### INSTRUCTIONS FOR THE TASK
Could you retype the whole listing word for word and drop the images?

### DATA BLOCK

Segment Open

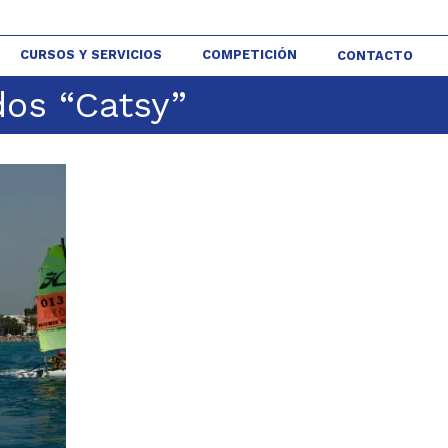
CURSOS Y SERVICIOS
COMPETICIÓN
CONTACTO
dos “Catsy”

Segment Closed

### REPLY TO THE EXERCISE
CURSOS Y SERVICIOS
COMPETICIÓN
CONTACTO
dos “Catsy”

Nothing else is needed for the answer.